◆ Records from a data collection
• • • •

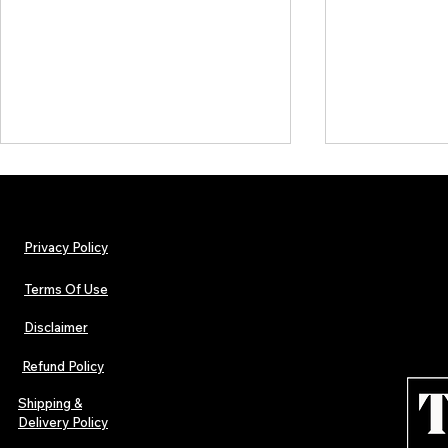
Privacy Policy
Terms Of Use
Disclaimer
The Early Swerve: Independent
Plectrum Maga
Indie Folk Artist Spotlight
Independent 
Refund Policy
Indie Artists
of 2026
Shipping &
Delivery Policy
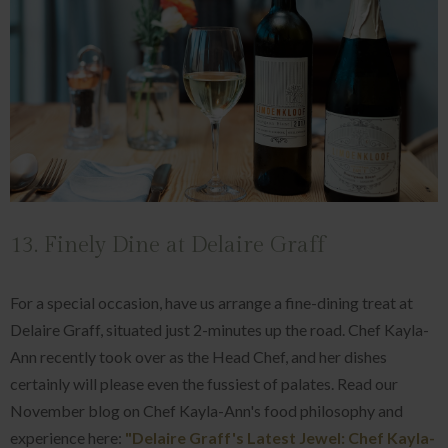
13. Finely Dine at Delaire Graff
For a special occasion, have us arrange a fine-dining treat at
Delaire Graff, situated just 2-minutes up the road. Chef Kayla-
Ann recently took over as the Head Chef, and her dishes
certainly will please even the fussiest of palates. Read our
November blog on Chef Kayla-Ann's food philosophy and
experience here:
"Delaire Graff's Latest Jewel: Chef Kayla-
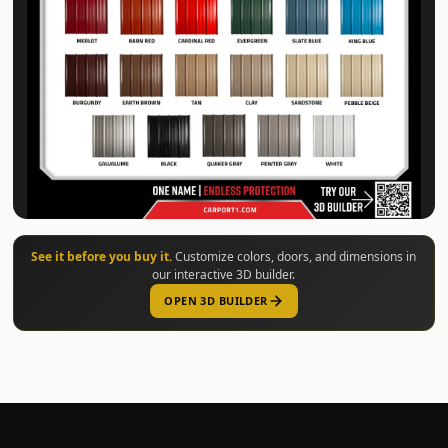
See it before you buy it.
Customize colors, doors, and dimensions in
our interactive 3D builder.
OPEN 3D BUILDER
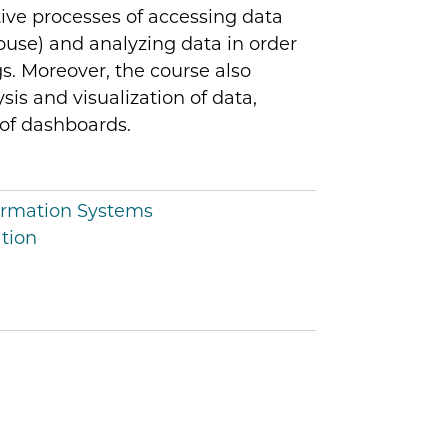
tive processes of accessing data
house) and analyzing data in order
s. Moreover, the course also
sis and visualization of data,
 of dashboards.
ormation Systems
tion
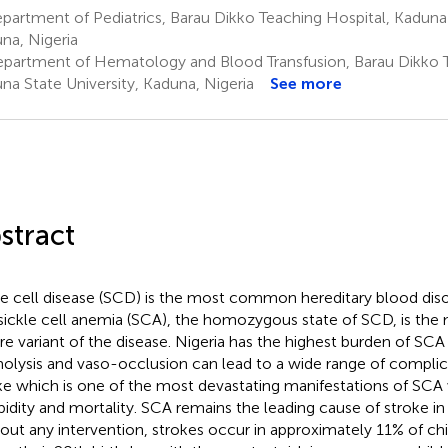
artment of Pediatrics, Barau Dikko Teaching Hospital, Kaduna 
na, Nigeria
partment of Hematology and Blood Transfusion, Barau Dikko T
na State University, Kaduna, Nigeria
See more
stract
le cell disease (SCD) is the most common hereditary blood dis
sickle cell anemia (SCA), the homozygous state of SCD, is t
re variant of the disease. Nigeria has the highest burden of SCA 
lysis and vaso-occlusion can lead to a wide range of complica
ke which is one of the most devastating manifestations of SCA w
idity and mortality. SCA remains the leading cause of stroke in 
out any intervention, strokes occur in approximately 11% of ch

• • • •

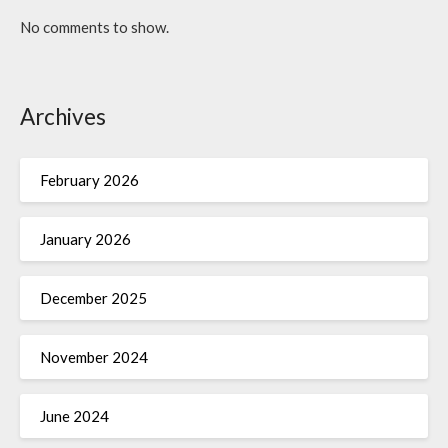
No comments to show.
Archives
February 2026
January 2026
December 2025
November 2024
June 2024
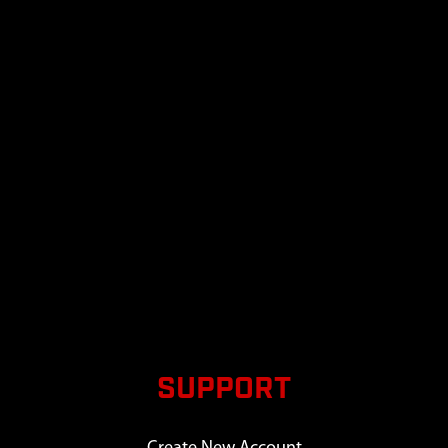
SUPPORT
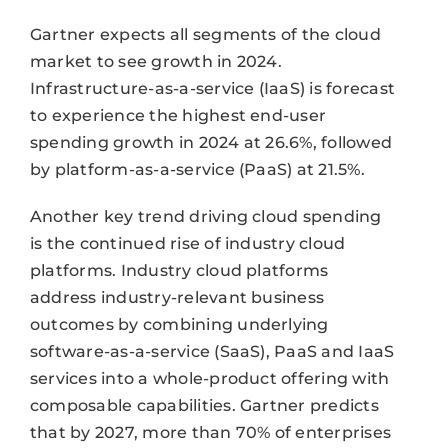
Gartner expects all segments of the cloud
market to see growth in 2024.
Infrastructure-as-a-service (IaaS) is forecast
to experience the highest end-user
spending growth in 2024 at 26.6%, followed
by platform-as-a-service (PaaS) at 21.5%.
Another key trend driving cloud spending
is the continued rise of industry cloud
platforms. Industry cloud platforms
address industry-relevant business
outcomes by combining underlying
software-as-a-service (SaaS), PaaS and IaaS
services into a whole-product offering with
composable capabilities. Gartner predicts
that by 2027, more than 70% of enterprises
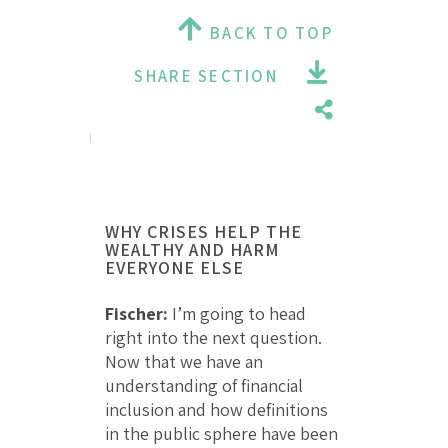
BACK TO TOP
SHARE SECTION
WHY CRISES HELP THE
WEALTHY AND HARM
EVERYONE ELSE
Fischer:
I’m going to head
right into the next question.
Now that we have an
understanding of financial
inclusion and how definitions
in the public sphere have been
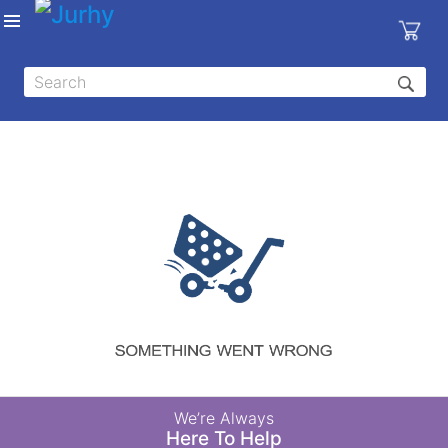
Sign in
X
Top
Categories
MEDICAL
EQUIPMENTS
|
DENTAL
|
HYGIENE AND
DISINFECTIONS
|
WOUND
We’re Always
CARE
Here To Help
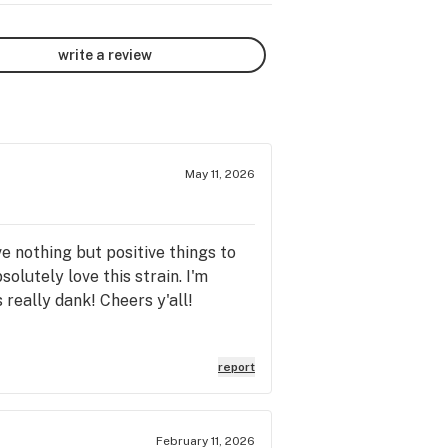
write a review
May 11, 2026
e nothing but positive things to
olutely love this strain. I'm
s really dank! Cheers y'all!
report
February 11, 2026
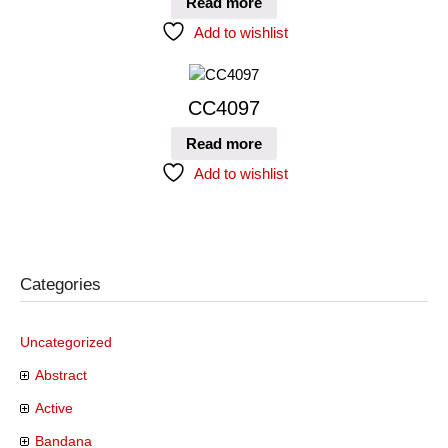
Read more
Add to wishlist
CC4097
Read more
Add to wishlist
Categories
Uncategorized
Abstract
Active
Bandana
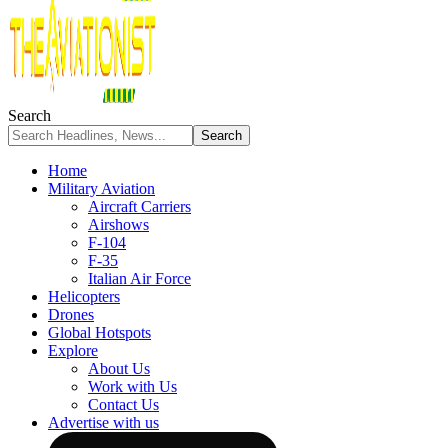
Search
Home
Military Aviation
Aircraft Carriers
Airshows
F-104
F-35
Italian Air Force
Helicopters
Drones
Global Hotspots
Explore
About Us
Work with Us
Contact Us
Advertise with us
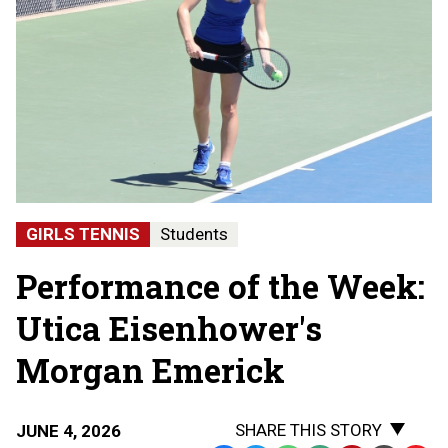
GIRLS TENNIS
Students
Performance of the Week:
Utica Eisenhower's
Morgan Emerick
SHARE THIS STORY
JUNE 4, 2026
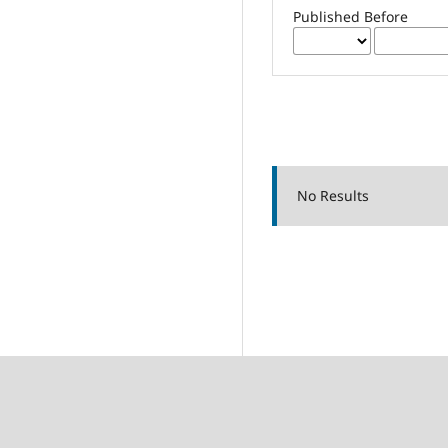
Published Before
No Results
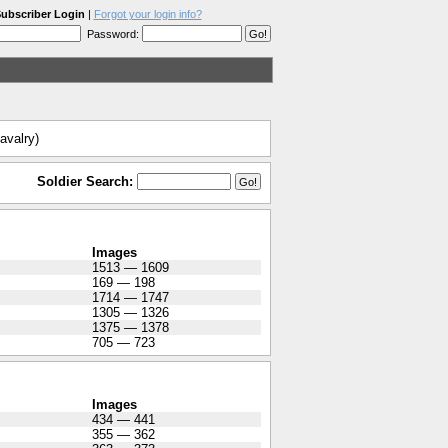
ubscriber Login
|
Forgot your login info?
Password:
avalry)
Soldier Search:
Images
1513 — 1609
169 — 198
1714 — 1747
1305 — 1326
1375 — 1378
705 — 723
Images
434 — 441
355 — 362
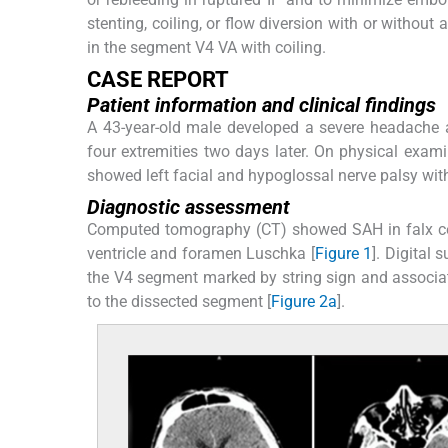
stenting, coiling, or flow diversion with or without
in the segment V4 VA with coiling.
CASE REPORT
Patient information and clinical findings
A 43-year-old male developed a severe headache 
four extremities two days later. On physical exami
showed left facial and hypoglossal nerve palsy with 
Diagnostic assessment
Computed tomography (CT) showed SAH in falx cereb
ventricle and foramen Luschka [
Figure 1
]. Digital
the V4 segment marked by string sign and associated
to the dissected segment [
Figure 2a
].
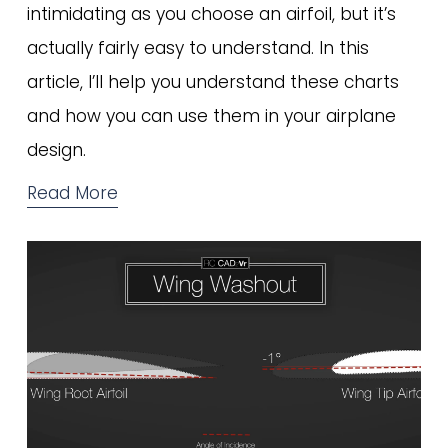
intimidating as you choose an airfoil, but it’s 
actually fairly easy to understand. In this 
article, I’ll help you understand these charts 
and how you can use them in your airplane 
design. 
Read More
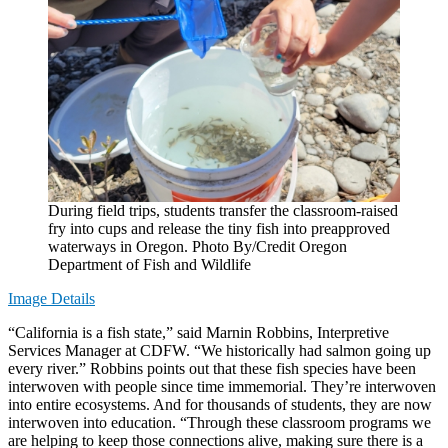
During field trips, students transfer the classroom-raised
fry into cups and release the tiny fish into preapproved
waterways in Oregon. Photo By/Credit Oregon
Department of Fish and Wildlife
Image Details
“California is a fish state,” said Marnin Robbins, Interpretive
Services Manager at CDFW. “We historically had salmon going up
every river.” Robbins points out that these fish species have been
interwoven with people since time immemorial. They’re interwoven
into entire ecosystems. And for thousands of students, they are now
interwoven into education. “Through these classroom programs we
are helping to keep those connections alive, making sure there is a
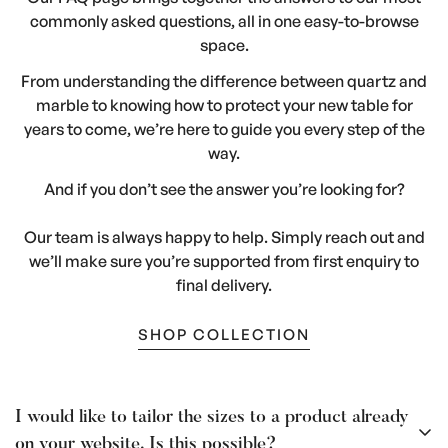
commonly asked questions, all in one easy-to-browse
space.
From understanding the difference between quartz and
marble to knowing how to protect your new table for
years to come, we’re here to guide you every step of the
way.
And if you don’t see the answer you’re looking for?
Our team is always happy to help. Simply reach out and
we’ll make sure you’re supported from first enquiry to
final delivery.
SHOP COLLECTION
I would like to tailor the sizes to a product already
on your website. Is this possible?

• • • •

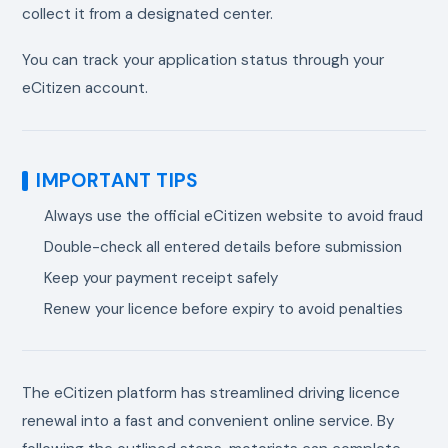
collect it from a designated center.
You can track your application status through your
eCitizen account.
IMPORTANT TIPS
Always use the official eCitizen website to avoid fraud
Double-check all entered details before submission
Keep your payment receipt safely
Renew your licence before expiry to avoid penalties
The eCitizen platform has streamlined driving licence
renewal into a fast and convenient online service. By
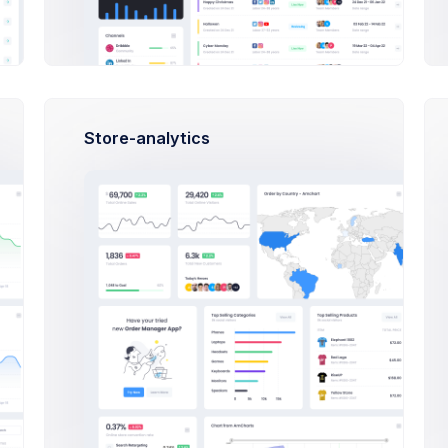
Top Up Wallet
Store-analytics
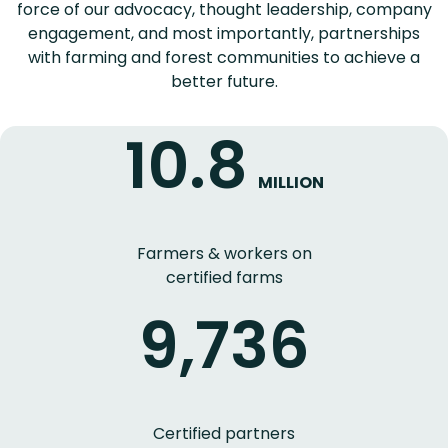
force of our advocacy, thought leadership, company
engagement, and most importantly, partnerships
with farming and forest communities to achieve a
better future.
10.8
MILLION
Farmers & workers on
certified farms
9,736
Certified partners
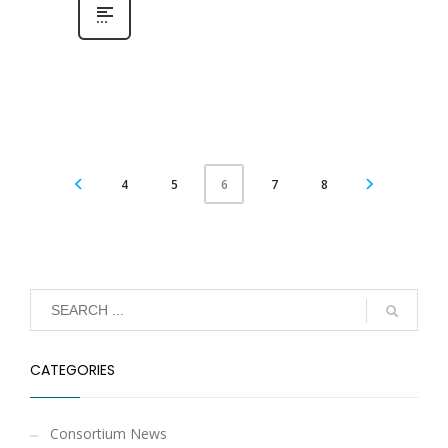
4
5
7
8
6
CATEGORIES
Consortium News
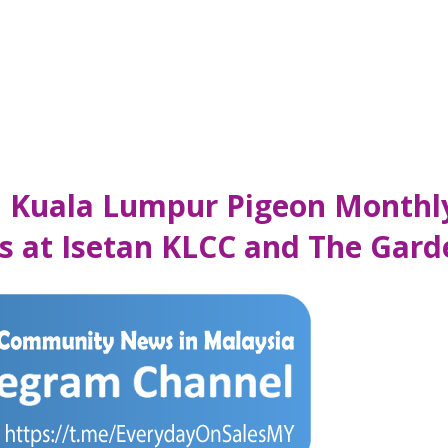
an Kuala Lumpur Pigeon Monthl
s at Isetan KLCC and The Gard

• • • •

◆ What you should do
When the records above are checked line by line, how many lines contain the word "cloud"? Please give only that number.

◆ Reply
4